§ **Problem**
Report each line of the entries that includes "group" by copying it.

§ **Given records**
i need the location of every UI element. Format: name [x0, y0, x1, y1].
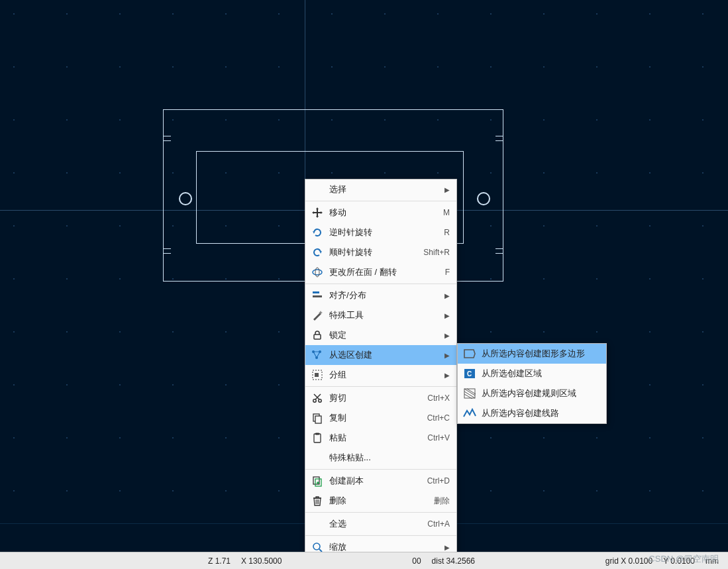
menu-label: 删除 — [325, 495, 427, 507]
blank-icon — [309, 450, 325, 466]
submenu-label: 从所选内容创建规则区域 — [478, 388, 599, 399]
menu-move[interactable]: 移动 M — [305, 203, 456, 223]
duplicate-icon — [309, 473, 325, 489]
region-icon: C — [462, 366, 478, 382]
separator — [305, 535, 456, 536]
menu-label: 复制 — [325, 412, 421, 424]
svg-rect-3 — [313, 295, 322, 297]
chevron-right-icon: ▶ — [442, 312, 450, 319]
menu-accel: 删除 — [427, 495, 450, 507]
menu-duplicate[interactable]: 创建副本 Ctrl+D — [305, 471, 456, 491]
menu-delete[interactable]: 删除 删除 — [305, 491, 456, 511]
submenu-region[interactable]: C 从所选创建区域 — [458, 364, 606, 384]
menu-select-all[interactable]: 全选 Ctrl+A — [305, 514, 456, 534]
menu-label: 特殊粘贴... — [325, 452, 450, 464]
align-icon — [309, 287, 325, 303]
wand-icon — [309, 307, 325, 323]
menu-lock[interactable]: 锁定 ▶ — [305, 325, 456, 345]
left-hole[interactable] — [179, 192, 192, 205]
menu-accel: Shift+R — [417, 248, 450, 257]
menu-special-tools[interactable]: 特殊工具 ▶ — [305, 305, 456, 325]
status-z: Z 1.71 — [203, 556, 236, 566]
chevron-right-icon: ▶ — [442, 332, 450, 339]
svg-rect-9 — [315, 373, 319, 377]
menu-label: 剪切 — [325, 392, 421, 404]
menu-accel: Ctrl+V — [421, 433, 450, 442]
separator — [305, 512, 456, 513]
submenu-label: 从所选创建区域 — [478, 368, 599, 380]
menu-create-from-selection[interactable]: 从选区创建 ▶ — [305, 345, 456, 365]
menu-label: 粘贴 — [325, 432, 421, 444]
submenu-polygon[interactable]: 从所选内容创建图形多边形 — [458, 344, 606, 364]
svg-rect-14 — [314, 434, 321, 442]
svg-text:C: C — [467, 370, 472, 378]
route-icon — [462, 405, 478, 421]
separator — [305, 386, 456, 387]
menu-accel: Ctrl+D — [421, 476, 450, 486]
right-hole[interactable] — [477, 192, 490, 205]
status-dist: dist 34.2566 — [427, 556, 480, 566]
notch — [495, 136, 503, 141]
svg-rect-15 — [315, 433, 319, 435]
menu-paste[interactable]: 粘贴 Ctrl+V — [305, 428, 456, 448]
menu-label: 特殊工具 — [325, 309, 442, 321]
notch — [163, 136, 171, 141]
menu-label: 从选区创建 — [325, 349, 442, 361]
flip-icon — [309, 264, 325, 280]
chevron-right-icon: ▶ — [442, 372, 450, 379]
menu-label: 移动 — [325, 207, 437, 219]
notch — [495, 248, 503, 254]
submenu-rule-region[interactable]: 从所选内容创建规则区域 — [458, 384, 606, 403]
menu-label: 顺时针旋转 — [325, 246, 417, 258]
rotate-ccw-icon — [309, 225, 325, 240]
menu-label: 对齐/分布 — [325, 289, 442, 301]
menu-cut[interactable]: 剪切 Ctrl+X — [305, 388, 456, 408]
chevron-right-icon: ▶ — [442, 292, 450, 299]
separator — [305, 469, 456, 470]
group-icon — [309, 367, 325, 383]
menu-rotate-ccw[interactable]: 逆时针旋转 R — [305, 223, 456, 242]
polygon-icon — [462, 346, 478, 362]
menu-label: 逆时针旋转 — [325, 227, 437, 238]
status-grid-y: Y 0.0100 — [658, 556, 700, 566]
chevron-right-icon: ▶ — [442, 544, 450, 551]
hatch-icon — [462, 386, 478, 401]
submenu-route[interactable]: 从所选内容创建线路 — [458, 403, 606, 423]
svg-rect-4 — [314, 335, 321, 339]
submenu-create-from-selection[interactable]: 从所选内容创建图形多边形 C 从所选创建区域 从所选内容创建规则区域 从所选内容… — [457, 343, 607, 424]
menu-select[interactable]: 选择 ▶ — [305, 180, 456, 199]
menu-change-side[interactable]: 更改所在面 / 翻转 F — [305, 262, 456, 282]
separator — [305, 284, 456, 284]
status-unit: mm — [700, 556, 724, 566]
svg-point-18 — [313, 543, 320, 550]
chevron-right-icon: ▶ — [442, 352, 450, 359]
lock-icon — [309, 327, 325, 343]
paste-icon — [309, 430, 325, 446]
menu-accel: Ctrl+A — [421, 519, 450, 529]
context-menu[interactable]: 选择 ▶ 移动 M 逆时针旋转 R 顺时针旋转 Shift+R 更改所在面 / … — [305, 179, 457, 569]
notch — [163, 248, 171, 254]
menu-accel: R — [437, 228, 450, 237]
menu-group[interactable]: 分组 ▶ — [305, 365, 456, 385]
submenu-label: 从所选内容创建线路 — [478, 407, 599, 419]
menu-label: 分组 — [325, 369, 442, 381]
menu-accel: Ctrl+X — [421, 393, 450, 403]
menu-paste-special[interactable]: 特殊粘贴... — [305, 448, 456, 468]
menu-label: 锁定 — [325, 329, 442, 341]
menu-rotate-cw[interactable]: 顺时针旋转 Shift+R — [305, 242, 456, 262]
submenu-label: 从所选内容创建图形多边形 — [478, 348, 599, 360]
status-bar: Z 1.71 X 130.5000 00 dist 34.2566 grid X… — [0, 552, 728, 569]
menu-label: 创建副本 — [325, 475, 421, 487]
svg-point-0 — [313, 270, 322, 275]
menu-copy[interactable]: 复制 Ctrl+C — [305, 408, 456, 428]
menu-label: 选择 — [325, 183, 442, 195]
menu-label: 更改所在面 / 翻转 — [325, 266, 439, 278]
menu-accel: M — [437, 208, 450, 217]
svg-rect-13 — [315, 416, 321, 423]
blank-icon — [309, 516, 325, 532]
menu-align[interactable]: 对齐/分布 ▶ — [305, 285, 456, 305]
svg-rect-2 — [313, 291, 319, 293]
svg-point-1 — [315, 268, 319, 277]
separator — [305, 201, 456, 201]
cut-icon — [309, 390, 325, 406]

§ **Your response**
group-icon — [309, 367, 325, 383]
menu-group[interactable]: 分组 ▶ — [305, 365, 456, 385]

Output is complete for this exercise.